Near the end of the session, the students take turns reading stanzas from Erasmus Darwin’s “The Botanic Garden,” the longest poem on today’s list; the two-part work was written between 1789 and 1791. Available most readily from less authoritative online sources—sites like PoemHunter.com, ReadPrint.com, FirstScience.com—such older, more obscure poems, are especially challenging to recite.

“My plumy pairs in gay empvoidery dress’d,” reads one line in Darwin’s poem. Empvoidery? Poetic neologism? Typo? Both?

Sobel interprets: “Embroidery.”


Syllabus

The reading list for Writing about Science’s class on science included, in alphabetical order, “Diffraction” by Diane Ackerman; “The Botanic Garden” by Erasmus Darwin (grandfather of Charles); “The Star-Splitter” by Robert Frost; “Model of the Atom,” “The Element Refugees,” and “Building the Periodic Table” by Jennifer Grisham; “Just This,” by W. S. Merwin; “Sonnet: To Science” by Edgar Allan Poe; “Planetarium” by Adrienne Rich; “December 27, 1966” by L. E. Sissman; “A Poem Sacred to the Memory of Sir Isaac Newton” by James Thomson; and “When I Heard the Learn’d Astronomer” by Walt Whitman.

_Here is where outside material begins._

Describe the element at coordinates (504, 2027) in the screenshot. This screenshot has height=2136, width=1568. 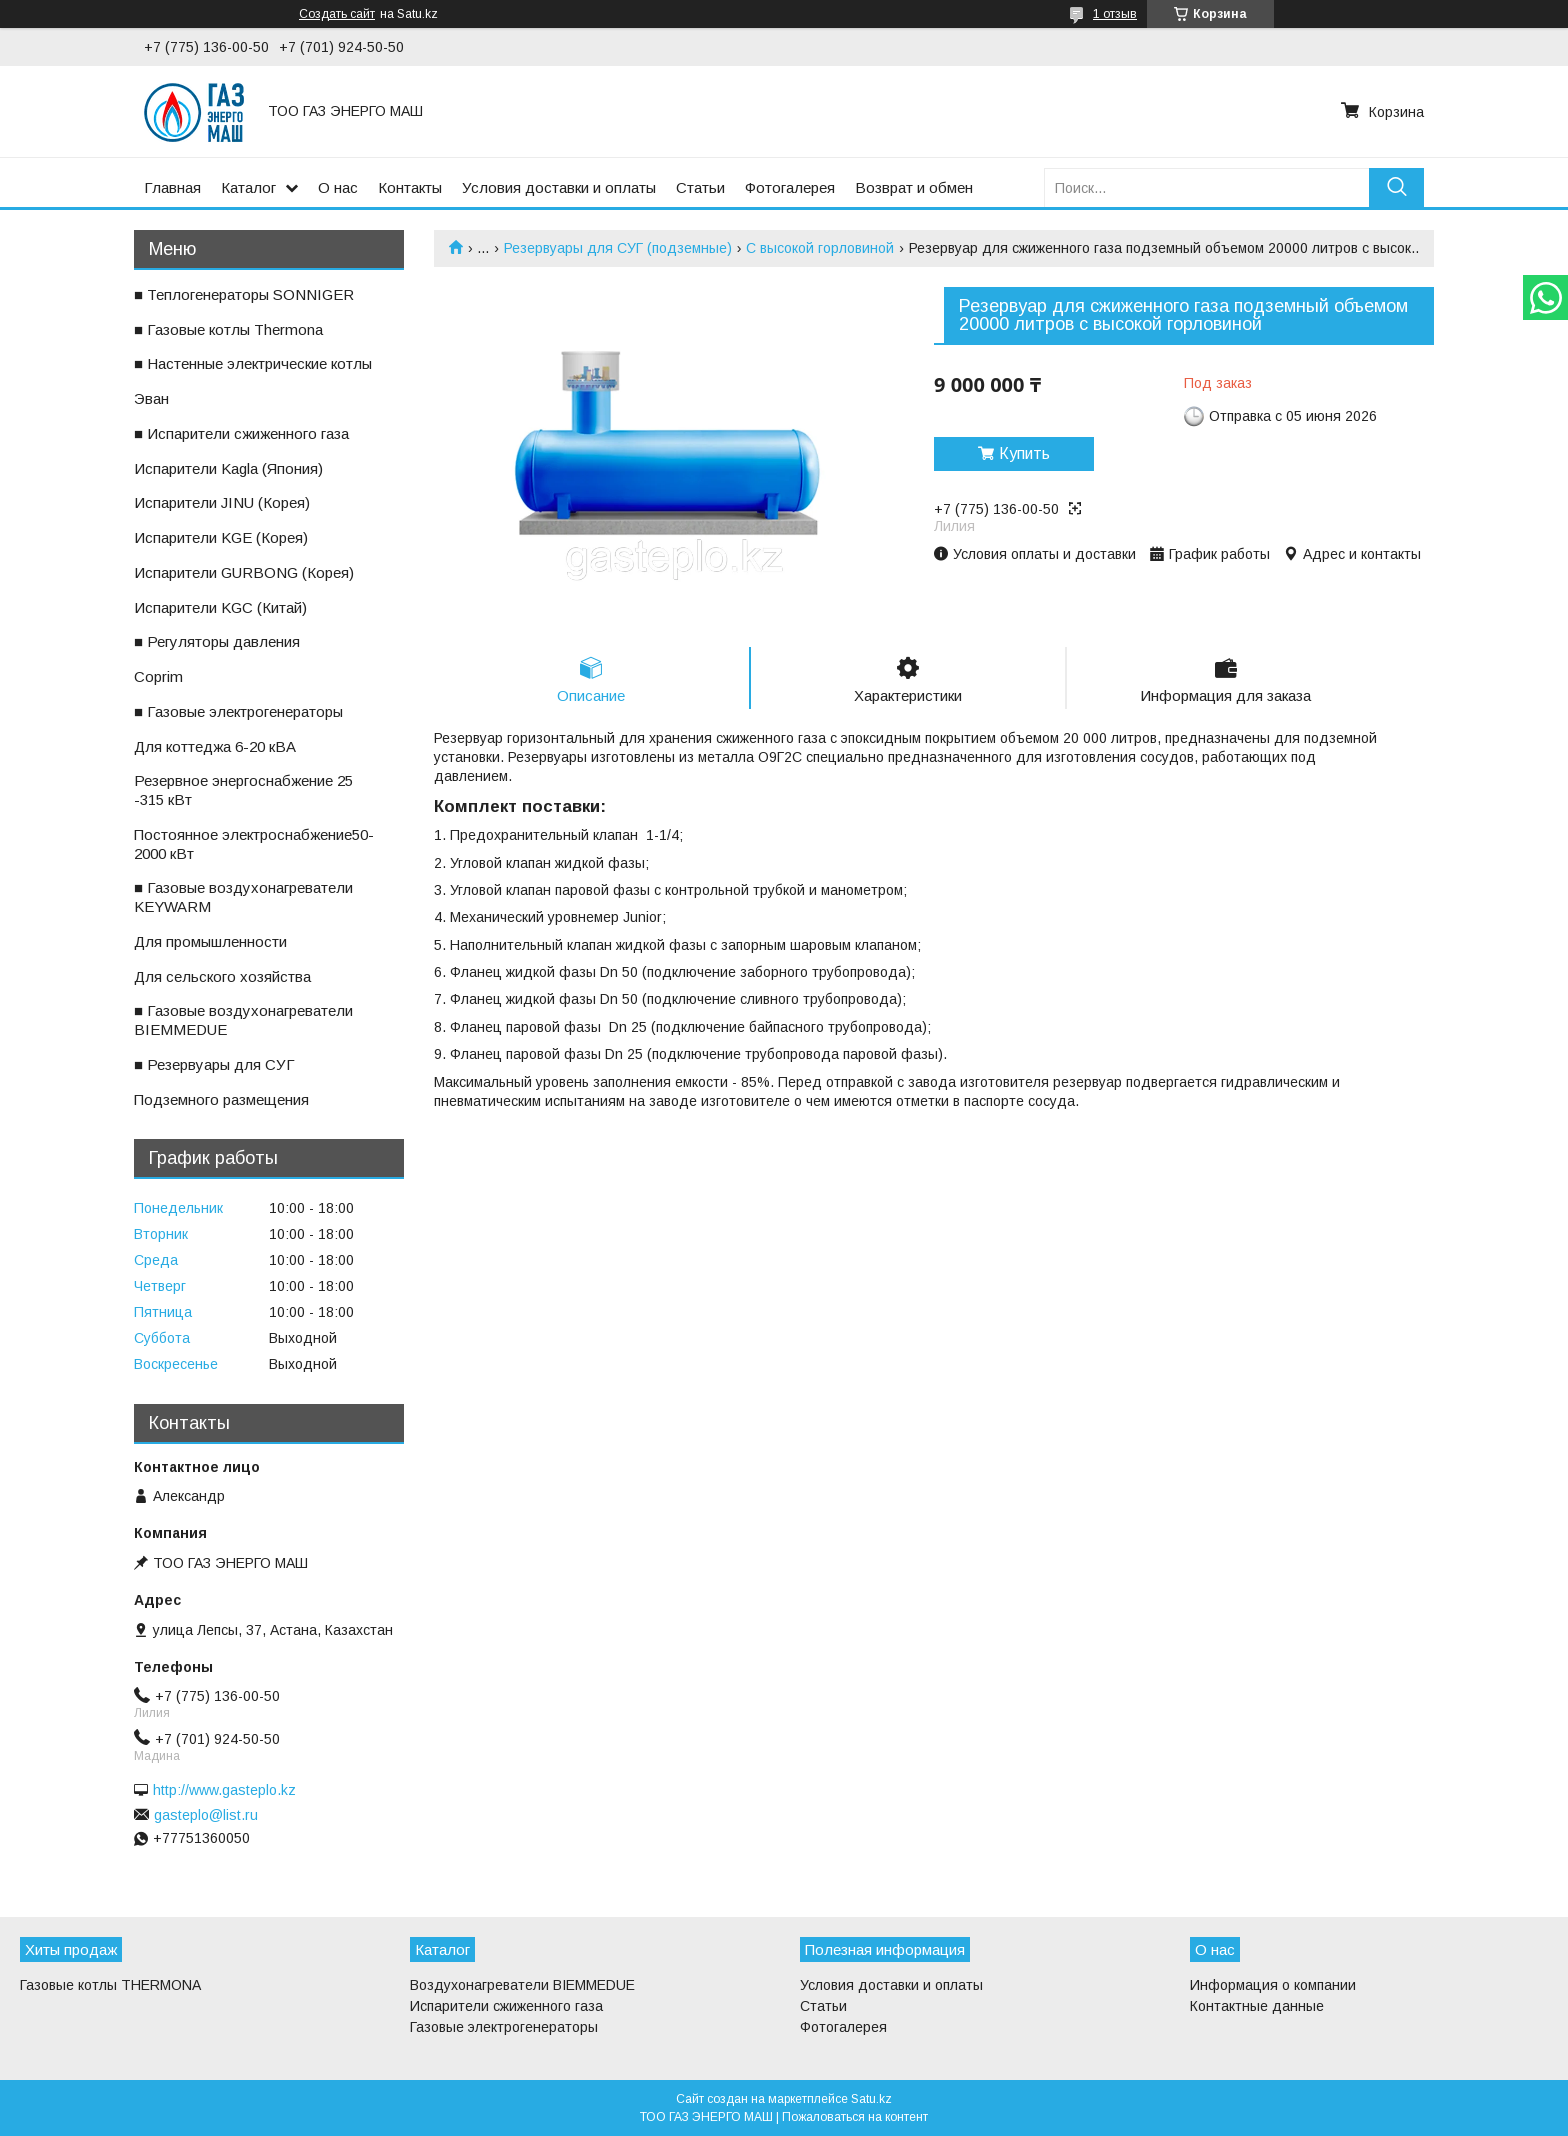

Grades for the course, offered through the Committee on Creative Writing, are based primarily on a major project due at the quarter’s end. Jared Sagoff planned to write a chapter of a book on clams; Rob Mitchum, a book proposal about the influence of psychoactive drugs on musical creativity; Bihui Li, a magazine article on “quantum suicide”; Zachary Binney, a series of radio pieces on contemporary science topics; and Jessica Winter, a “short, accessible intro to calculus.”—C.G.